De ce fait, l'aube parut éclore en avance et Dulcie, les mots de cette admirable jeune femme toujours dans les oreilles, ne prêta pas tout de suite attention à ce qu'il se déroulait dans le couloir juste devant sa chambre. Encore trop obnubilée par ce nouvel arôme rassurant, enveloppant comme celui d'une gousse de vanille, l'irréductible distraite observait, par la vitre, la silhouette imprécise d'un volatil au loin.

Lorsqu'elle se soucia enfin de ce qu'il se discutait de l'autre côté de la paroi, elle agrippa son fauteuil pour se remettre en selle et se hâta en discernant un homme, dont elle ne reconnaissait pas l'intonation stricte, prononcer son nom. Elle s'approcha discrètement de la porte entrouverte, puis se concentra pour écouter du mieux qu'elle pouvait les paroles de moins en moins chuchotées du médecin avec qui l'autre semblait en désaccord.

― C'est vous qui ne comprenez pas officier...

― Lieutenant, coupa-t-il sans que cela ne déstabilise l'élan de l'expert.

― Elle n'est pas en état, continua ce dernier d'un ton plus décidé encore, d'être gardée à vue, ni même d'être interrogée. Elle a besoin de soin, de temps, et surtout de calme.

― Docteur, je ne remets pas en doute votre avis médical, je cherche simplement à faire mon travail.

― Et moi, j'essaie de veiller sur ma patiente. Ce qui ne manquera pas de vous aider si votre objectif est de recueillir un témoignage fiable. Il va falloir faire preuve de patience.

― Si j'attends plus longtemps, il n'y aura bientôt plus rien à recueillir justement.

― C'est ce que je me tue à vous expliquer, lieutenant. La mémoire est une chose très fragile, et extrêmement sensible. Si elle subit la moindre perturbation trop forte, vous pourrez dire adieux à sa version des faits.

― C'est bien pour cela que je dois m'entretenir avec elle au plus vite !

Il y eut un soupir, dont Dulcie ne sut de qui il provenait. Puis le chef de service reprit d'un volume plus prudent.

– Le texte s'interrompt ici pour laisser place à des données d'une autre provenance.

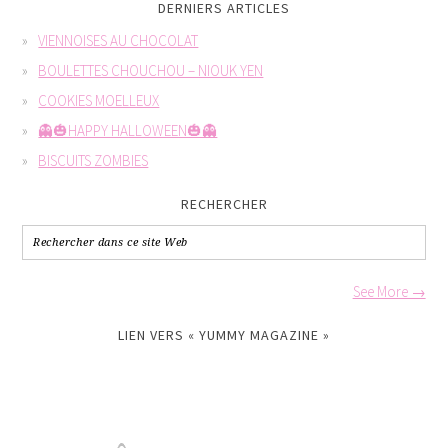
DERNIERS ARTICLES
VIENNOISES AU CHOCOLAT
BOULETTES CHOUCHOU – NIOUK YEN
COOKIES MOELLEUX
👻🎃HAPPY HALLOWEEN🎃👻
BISCUITS ZOMBIES
RECHERCHER
See More →
LIEN VERS « YUMMY MAGAZINE »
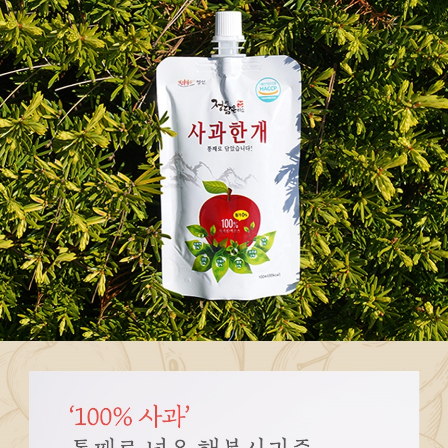
페이코 ID로
PAYCO 바로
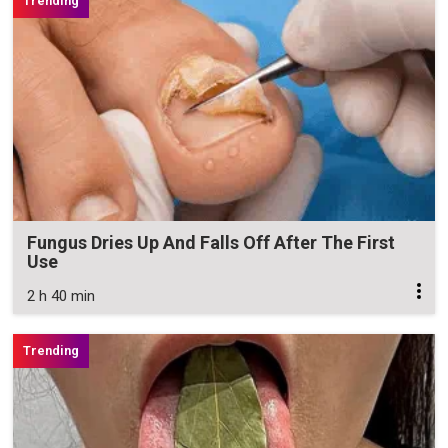
Fungus Dries Up And Falls Off After The First
Use
2 h 40 min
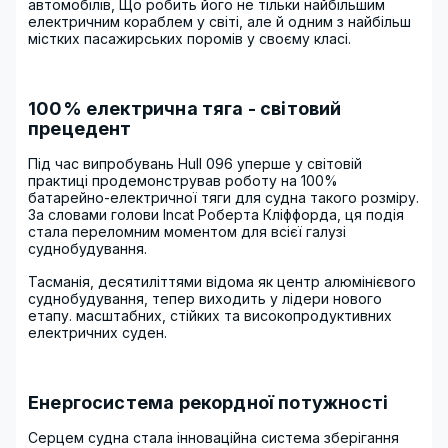
автомобілів, Що робить його не тільки найбільшим
електричним кораблем у світі, але й одним з найбільш
містких пасажирських поромів у своєму класі.
100% електрична тяга - світовий
прецедент
Під час випробувань Hull 096 уперше у світовій
практиці продемонстрував роботу на 100%
батарейно-електричної тяги для судна такого розміру.
За словами голови Incat Роберта Кліффорда, ця подія
стала переломним моментом для всієї галузі
суднобудування.
Тасманія, десятиліттями відома як центр алюмінієвого
суднобудування, тепер виходить у лідери нового
етапу. масштабних, стійких та високопродуктивних
електричних суден.
Енергосистема рекордної потужності
Серцем судна стала інноваційна система зберігання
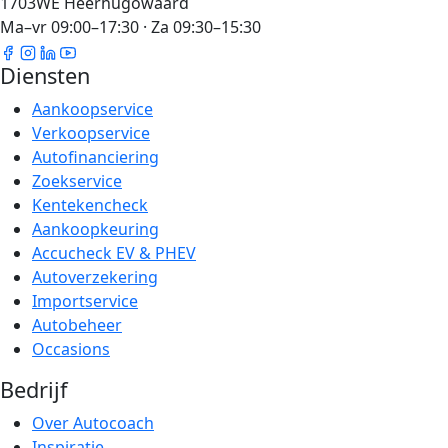
1703WE Heerhugowaard
Ma–vr 09:00–17:30 · Za 09:30–15:30
Diensten
Aankoopservice
Verkoopservice
Autofinanciering
Zoekservice
Kentekencheck
Aankoopkeuring
Accucheck EV & PHEV
Autoverzekering
Importservice
Autobeheer
Occasions
Bedrijf
Over Autocoach
Inspiratie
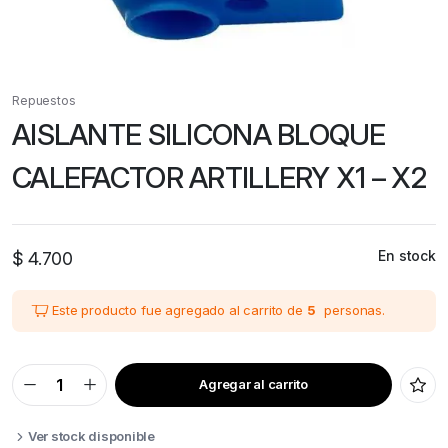
Repuestos
AISLANTE SILICONA BLOQUE
CALEFACTOR ARTILLERY X1 – X2
En stock
$
4.700
Este producto fue agregado al carrito de
5
personas.
Agregar al carrito
AISLANTE
SILICONA
BLOQUE
CALEFACTOR
Ver stock disponible
ARTILLERY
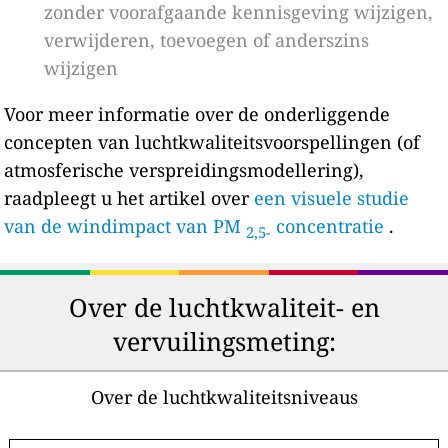
zonder voorafgaande kennisgeving wijzigen,
verwijderen, toevoegen of anderszins
wijzigen
Voor meer informatie over de onderliggende
concepten van luchtkwaliteitsvoorspellingen (of
atmosferische verspreidingsmodellering),
raadpleegt u het artikel over
een visuele studie
van de windimpact van PM
concentratie
.
2,5-
Over de luchtkwaliteit- en
vervuilingsmeting:
Over de luchtkwaliteitsniveaus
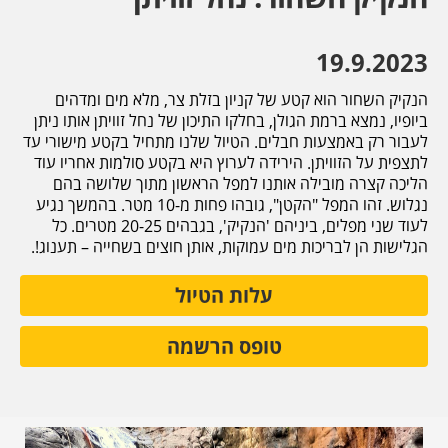
19.9.2023
הנקיק השחור הוא קטע של קניון בזלת צר, מלא מים ומדהים
ביופיו, נמצא ברמת הגולן, בחלקו התיכון של נחל זוויתן אותו ניתן
לעבור רק באמצעות חבלים. הטיול שלנו מתחיל בקטע מישורי עד
לתצפית על הזוויתן. הירידה לערוץ היא בקטע סולמות אחריו עוד
הליכה קצרה מובילה אותנו למפל הראשון מתוך שלושה בהם
נגלוש. זהו המפל "הקטן", גובהו פחות מ-10 מטר. בהמשך נגיע
לעוד שני מפלים, ביניהם 'הנקיק', בגבהים 20-25 מטרים. כל
הגלישות הן לבריכות מים עמוקות, אותן חוצים בשחייה – תענוג!.
עלות הטיול
טופס הרשמה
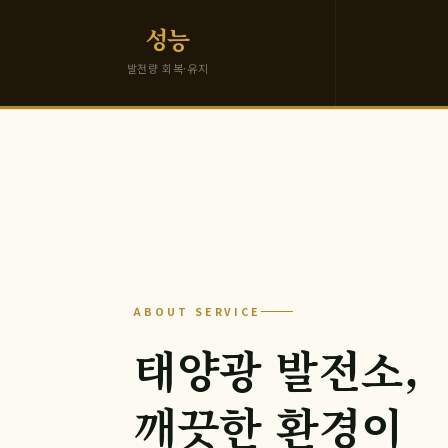
성능
발전량 회복·유지
ABOUT SERVICE
태양광 발전소,
깨끗한 환경이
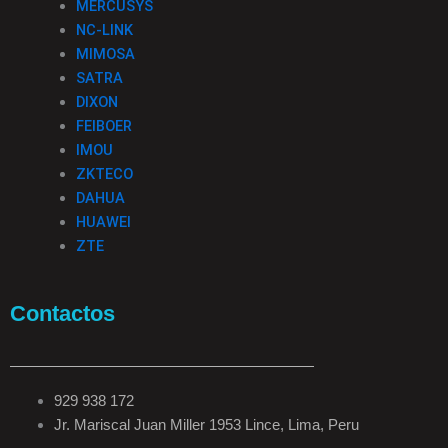
MERCUSYS
NC-LINK
MIMOSA
SATRA
DIXON
FEIBOER
IMOU
ZKTECO
DAHUA
HUAWEI
ZTE
Contactos
929 938 172
Jr. Mariscal Juan Miller 1953 Lince, Lima, Peru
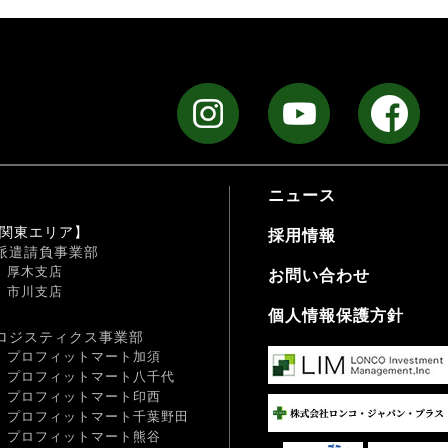
ニュース
関東エリア】
採用情報
派遣請負事業部
厚木支店
お問い合わせ
市川支店
個人情報保護方針
ロジスティクス事業部
プロフィットマート加須
プロフィットマート八千代
プロフィットマート印西
プロフィットマート千葉野田
プロフィットマート熊谷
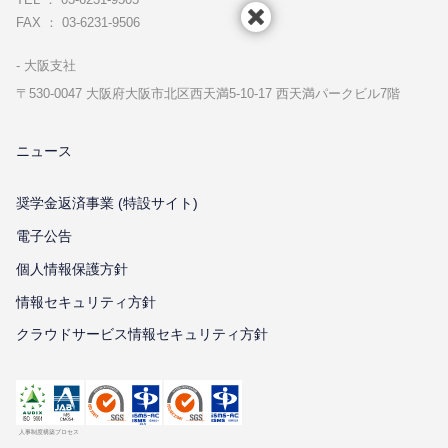
FAX ： 03-6231-9506
⼤阪⽀社
〒530-0047 ⼤阪府⼤阪市北区⻄天満5-10-17 ⻄天満パークビル7階
ニュース
奨学金返済事業 (特設サイト)
電子公告
個⼈情報保護⽅針
情報セキュリティ⽅針
クラウドサービス情報セキュリティ方針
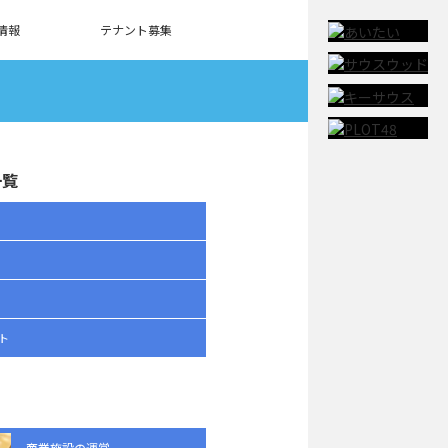
情報
テナント募集
一覧
ト
商業施設の運営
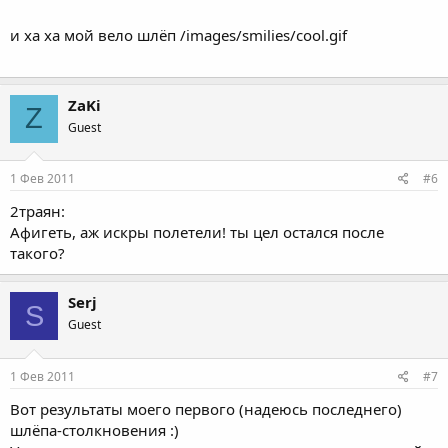
и ха ха мой вело шлёп /images/smilies/cool.gif
ZaKi
Z
Guest
1 Фев 2011
#6
2траян:
Афигеть, аж искры полетели! ты цел остался после
такого?
Serj
S
Guest
1 Фев 2011
#7
Вот результаты моего первого (надеюсь последнего)
шлёпа-столкновения :)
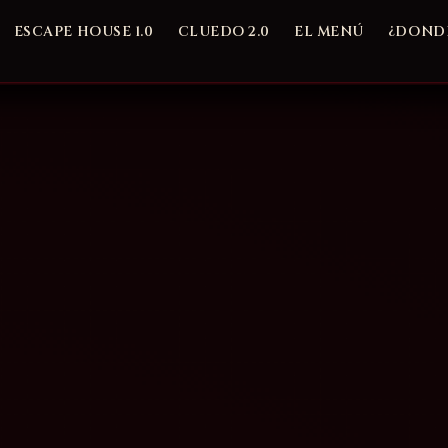
ESCAPE HOUSE 1.0
CLUEDO 2.0
EL MENÚ
¿DONDE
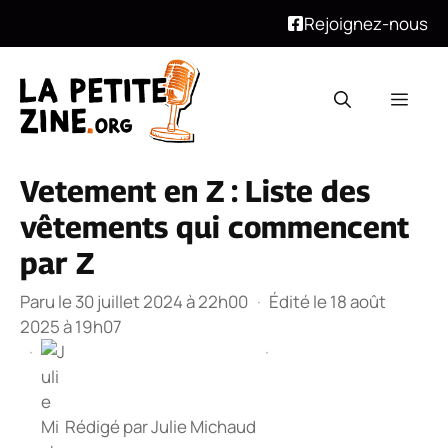
Rejoignez-nous
Aller
au
Men
contenu
Vetement en Z : Liste des
vêtements qui commencent
par Z
Paru le 30 juillet 2024 à 22h00
·
Édité le 18 août
2025 à 19h07
·
·
Rédigé par
Julie Michaud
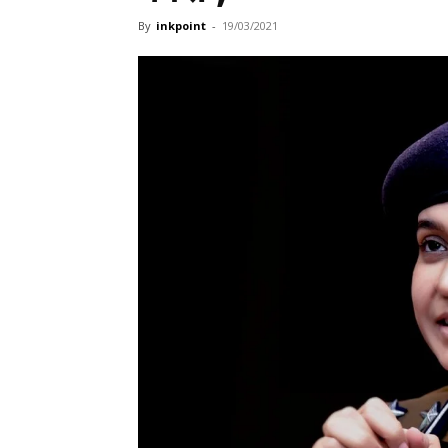
By
inkpoint
-
19/03/2021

― Elle souffre d'une amnésie rétrograde partielle. Elle est incapable de se rappeler des évènements sur lesquels vous enquêtez. Ses souvenirs ne résident pour le moment que dans son inconscient. Vous n'en retireriez rien, même si je vous laissais tenter le coup... Plus que tout, conclut-il, pour son bien comme pour celui de vos investigations, ne tirez pas sur la corde. Elle risquerait de perdre l'intégralité de ce qui vous intéresse.

Le cœur de Dulcie frappa douloureusement dans sa poitrine. Son angoisse des derniers jours bondit en elle aussi rapidement qu'une attaque de vipère. Elle eut à nouveau du mal à respirer, et elle regagna son matelas, péniblement, le venin lui resserrant déjà la trachée.

La sensation accentua l'ébullition dans son crâne. La menace du néant qui l'avait engloutie au réveil perdurait. Elle grossissait même. Et si sa mémoire restait en ruine ? Et si elle finissait enfermée, un trou noir comme seul vestige de son passé ? Et si elle ne retrouvait jamais ses esprits ? Et si le dernier pan de sa vie en liberté s'effaçait ? Et si elle oubliait tout ? Pour toujours ?

Le niveau d'appréhension ne tarit pas avec les heures. Au contraire, Dulcie eut l'impression que l'obscurité impactait sa vivacité à mesure que le soir tombait. Immobile, comme figée dans une émotion crispée, elle fixait à présent un carreau sombre qui reflétait encore plus toute sa confusion.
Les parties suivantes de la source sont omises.